Tek Kapı vardır, tüm kapıların O’na açıldığı… Lakin hal ehli için kapılar çoktur. Kapı içeriden açılır çünkü içeriden çalınır…
Her bir kapı, içinde bulunduğu yolun sonu, diğer yolun başlangıcıdır.
Kapı hem son hem başlangıçtır. Bir kapı yoktur, binlerce kapı vardır. Tasavvuf’ta kapı olarak nitelendirilen mana, Ezoterizm’de realitelerdir. Her bir realitenin bir gerçekliği vardır. O realitenin gerçekliğine erişildiğinde, diğer realitenin kapısı açılır. Ve realiteler, her insan için farklılık gösterir. Bu yüzden birinin realitesinde ulaştığı gerçeklik, diğer insan için bir anlam ifade etmeyebilir. Çünkü her insan bu realitelerde bir “hal” yaşar. Yolculuğa çıkan yolcu, “hal”ler yaşadığı için, ulaştığı gerçeklik de, hakikate en yakın gerçeklik fakat hakikatin kendisi olmadığı için, her insanın kendi özüne göre değişkenlik gösterir. Çünkü her bir insan Hakikatte Birdir, yaradılışta çeşitlilik ve farklılık gösterir. Ve an zamanda değişen yaradılışlara tabidir. Bu yüzden bir insanın yaşadığı “hal” diğer insan için bir mana ifade etmeyebilir. Her insan da yaşadığı “hallerin” tarifini yapamaz. Tarifini yaptığı şey, aslen onun yaşadığı şey değil, sadece adlandırdığı şeydir.

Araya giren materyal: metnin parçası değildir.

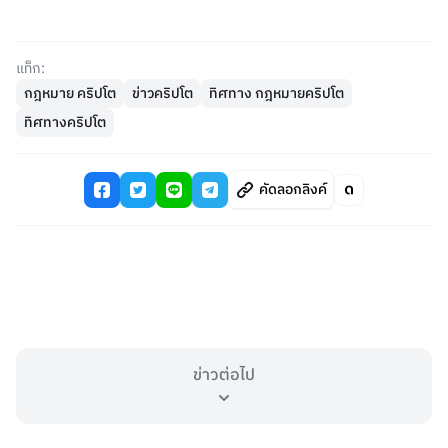
แท็ก:
กฎหมาย คริปโต
ข่าวคริปโต
ทิศทาง กฎหมายคริปโต
ทิศทางคริปโต
คัดลอกลิงค์
ข่าวต่อไป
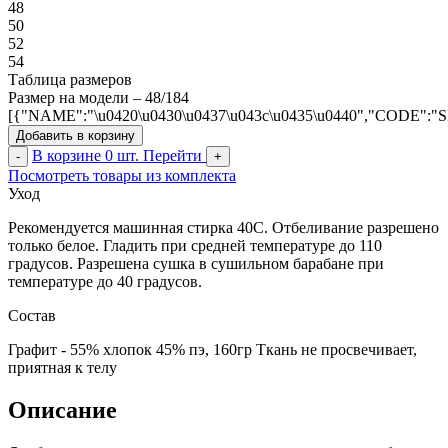
48
50
52
54
Таблица размеров
Размер на модели – 48/184
[{"NAME":"\u0420\u0430\u0437\u043c\u0435\u0440","CODE":"
Добавить в корзину
В корзине
0
шт.
Перейти
-
+
Посмотреть товары из комплекта
Уход
Рекомендуется машинная стирка 40С. Отбеливание разрешено
только белое. Гладить при средней температуре до 110
градусов. Разрешена сушка в сушильном барабане при
температуре до 40 градусов.
Состав
Графит - 55% хлопок 45% пэ, 160гр Ткань не просвечивает,
приятная к телу
Описание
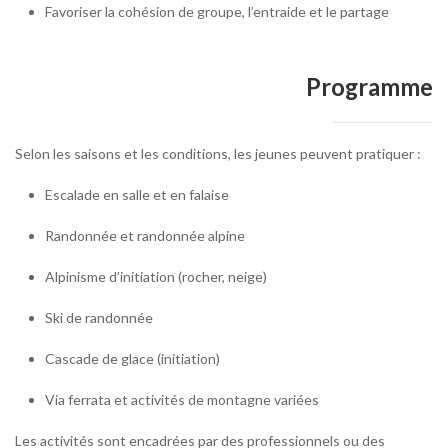
Favoriser la cohésion de groupe, l’entraide et le partage
Programme
Selon les saisons et les conditions, les jeunes peuvent pratiquer :
Escalade en salle et en falaise
Randonnée et randonnée alpine
Alpinisme d’initiation (rocher, neige)
Ski de randonnée
Cascade de glace (initiation)
Via ferrata et activités de montagne variées
Les activités sont encadrées par des professionnels ou des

Yaşadığı hali anlatamadığı için, anlatsa da bir başkası için bir mana teşkil etmediği için, ulaştığı tüm gerçeklikler insana özgü bir “sır” olarak kalır. Gerçekler insan nefesleri kadardır. İnsan her nefesinde bir hal yaşar ve bir gerçekliğe ulaşır. Lakin, binlerce gerçeklik bir Hakikat etmez. Hakikate en yakındır, ancak kendisi değildir. Hakikate ulaşsa dahi, binlerce hakikat de bir Hakikatin Hakikati yapmaz, en yakındır, lakin aralarında daima görünmeyen sınır, perde vardır. Tüm yaratılanlar arasında, perdeler mevcuttur.

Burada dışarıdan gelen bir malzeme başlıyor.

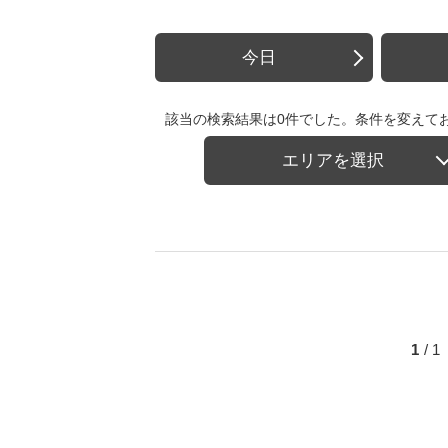
今日
該当の検索結果は0件でした。条件を変えて
エリアを選択
1
/ 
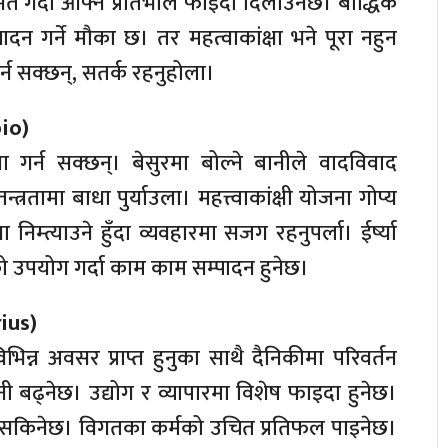
म्मत गर्दा आफ्नै प्रतिभाले फाइदा दिलाउनेछ। बौद्धिक
पादन गर्ने मौका छ। तर महत्वाकांक्षा भने पूरा नहुन
र्न सक्छन्, सतर्क रहनुहोला।
pio)
गर्न सक्छन्। बेसुरमा बोल्ने बानीले वादविवाद
त्रतामा बाधा पुर्याउला। महत्त्वाकांक्षी योजना गोप्य
िम्त्याउने हुँदा व्यवहारमा सजग रहनुपर्ला। ईर्ष्या
िको उपयोग गर्दा काम काम सम्पादन हुनेछ।
rius)
न्न अवसर प्राप्त हुनुका साथै दैनिकीमा परिवर्तन
ी बढ्नेछ। उद्योग र व्यापारमा विशेष फाइदा हुनेछ।
 पार्न सकिनेछ। विगतका कर्मको उचित प्रतिफल पाइनेछ।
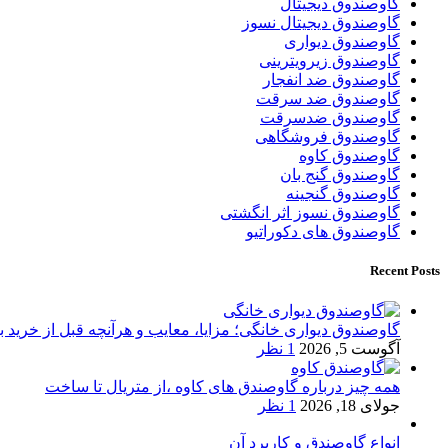
گاوصندوق دیجیتال
گاوصندوق دیجیتال نسوز
گاوصندوق دیواری
گاوصندوق زیرویترینی
گاوصندوق ضد انفجار
گاوصندوق ضد سرقت
گاوصندوق ضدسرقت
گاوصندوق فروشگاهی
گاوصندوق کاوه
گاوصندوق گنج بان
گاوصندوق گنجینه
گاوصندوق نسوز اثر انگشتی
گاوصندوق های دکوراتیو
Recent Posts
گاوصندوق دیواری خانگی؛ مزایا، معایب و هرآنچه قبل از خرید بای
آگوست 5, 2026
1 نظر
همه چیز درباره گاوصندق های کاوه ،از متریال تا ساخت
جولای 18, 2026
1 نظر
انواع گاوصندق و کاربرد آن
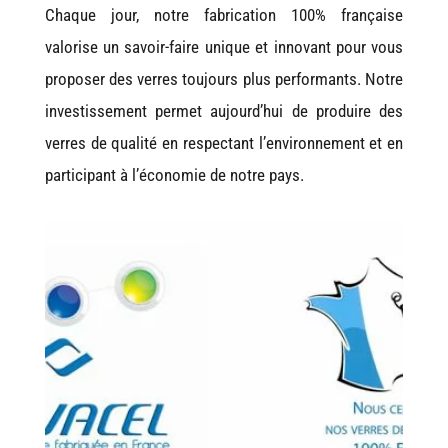
Chaque jour, notre fabrication 100% française
valorise un savoir-faire unique et innovant pour vous
proposer des verres toujours plus performants. Notre
investissement permet aujourd’hui de produire des
verres de qualité en respectant l’environnement et en
participant à l’économie de notre pays.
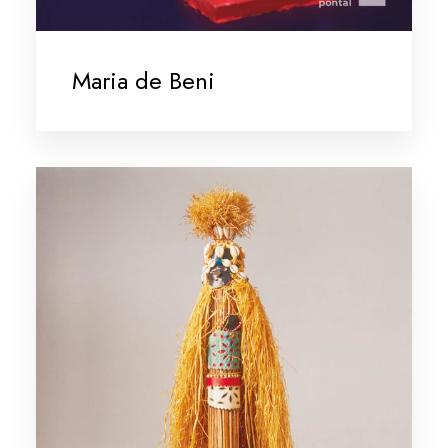
Maria de Beni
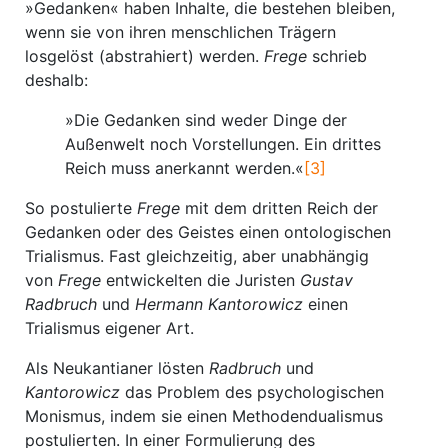
»Gedanken« haben Inhalte, die bestehen bleiben,
wenn sie von ihren menschlichen Trägern
losgelöst (abstrahiert) werden.
Frege
schrieb
deshalb:
»Die Gedanken sind weder Dinge der
Außenwelt noch Vorstellungen. Ein drittes
Reich muss anerkannt werden.«
[3]
So postulierte
Frege
mit dem dritten Reich der
Gedanken oder des Geistes einen ontologischen
Trialismus. Fast gleichzeitig, aber unabhängig
von
Frege
entwickelten die Juristen
Gustav
Radbruch
und
Hermann Kantorowicz
einen
Trialismus eigener Art.
Als Neukantianer lösten
Radbruch
und
Kantorowicz
das Problem des psychologischen
Monismus, indem sie einen Methodendualismus
postulierten. In einer Formulierung des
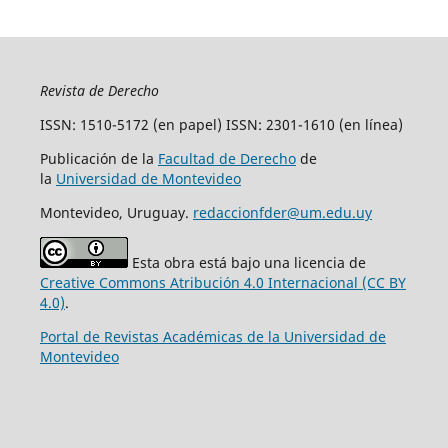
Revista de Derecho
ISSN: 1510-5172 (en papel) ISSN: 2301-1610 (en línea)
Publicación de la
Facultad de Derecho
de
la
Universidad de Montevideo
Montevideo, Uruguay.
redaccionfder@um.edu.uy
Esta obra está bajo una licencia de
Creative Commons Atribución 4.0 Internacional (CC BY
4.0)
.
Portal de Revistas Académicas de la Universidad de
Montevideo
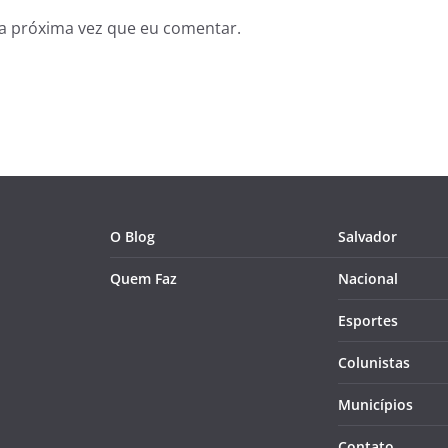
a próxima vez que eu comentar.
O Blog
Salvador
Quem Faz
Nacional
Esportes
Colunistas
Municípios
Contato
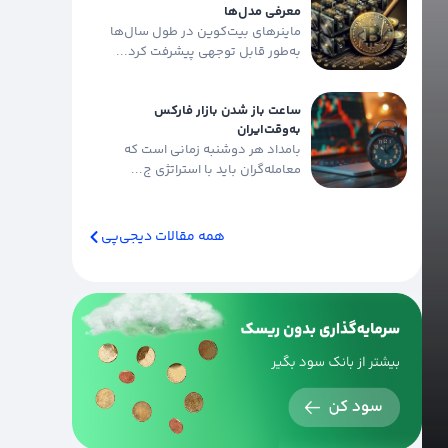
معرفی مدل‌ها
ماینرهای بیت‌کوین در طول سال‌ها
به‌طور قابل توجهی پیشرفت کرد...
ساعت باز شدن بازار فارکس
به‌وقت‌ایران
بامداد هر دوشنبه زمانی است که
معامله‌گران باید با استراتژی ج...
همه مقالات دیجی‌پی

Perde, yaşamı korumak için çok önemlidir.
Kuantum evreninde de, bilim adamlarınca keşf edilen şudur. Hiçbir atom altı partikülleri birbirleri ile çarpışmaz ve birbirlerine değmezler. Aralarında daima görünmeyen bir boşluk, bir perde mevcuttur. Kainatta hiçbir zerre, diğer bir zerre ile birleşmez ve birbirine dokunmaz. Hiçbir insan birbirine dokunamaz, aralarında daima bir boşluk vardır. Bu boşluk, Yaradılış Sevgisi ile doludur. Bu sevgi, yaşamı koruyan bir dokudur ve bir ağ gibi tüm zerreler arasındadır. Tek bir zerre, diğer bir zerre ile birleşse idi, kainat yok olurdu. Yakın olması, iç içe girdiği anlamına gelmez.

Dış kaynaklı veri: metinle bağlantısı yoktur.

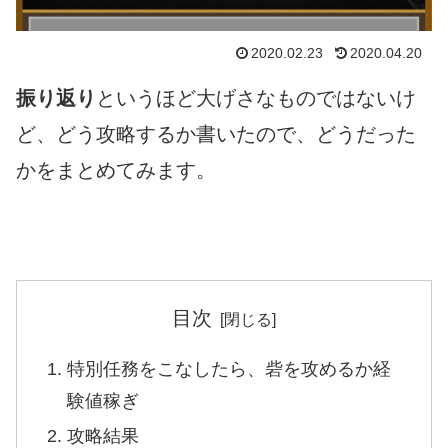
2020.02.23
2020.04.20
振り返り
というほど大げさなものではないけ
ど、どう攻略するか書いたので、どうだった
かをまとめてみます。
目次
特別任務をこなしたら、砦を攻めるか経
験値稼ぎ
攻略結果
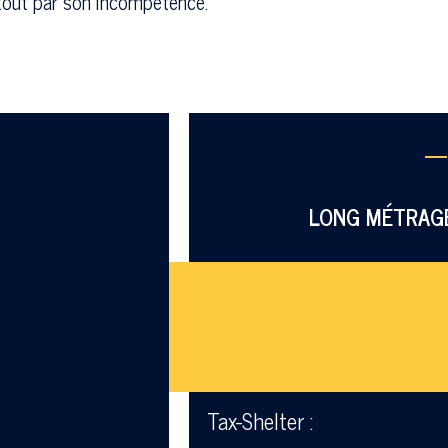
urtout par son incompétence.
—
LONG MÉTRAGE
Tax-Shelter :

Yakın olmak, en yakın duruma geçmek, iç içe olmak, bütünleşmek anlamında değildir. Teklik ve Bütünlük, Hakikattedir, hallerde ve idraklerdedir. Zerreler arasındaki birbirine dokunuşlarda değildir. Yukarıda bahsettiğimiz gibi, Alemlerin Rabbi insana en yakın durumdadır, hem içten, hem dıştan kuşatmıştır. Lakin bu kuşatma ve yakın olma durumu, iç içe geçme anlamında değildir. Her zaman bir sınır, bir perde olan Sevgi Dokusu, varlıklar arasında yaşamı koruyacaktır.
Kapı içeriden açılır. Çünkü içeriden çalınır. Kapıyı çalan el ile kapıyı açan el, Hakikat ile ayn’dır…
Tüm okuyanlara sevgi ve saygılarımla.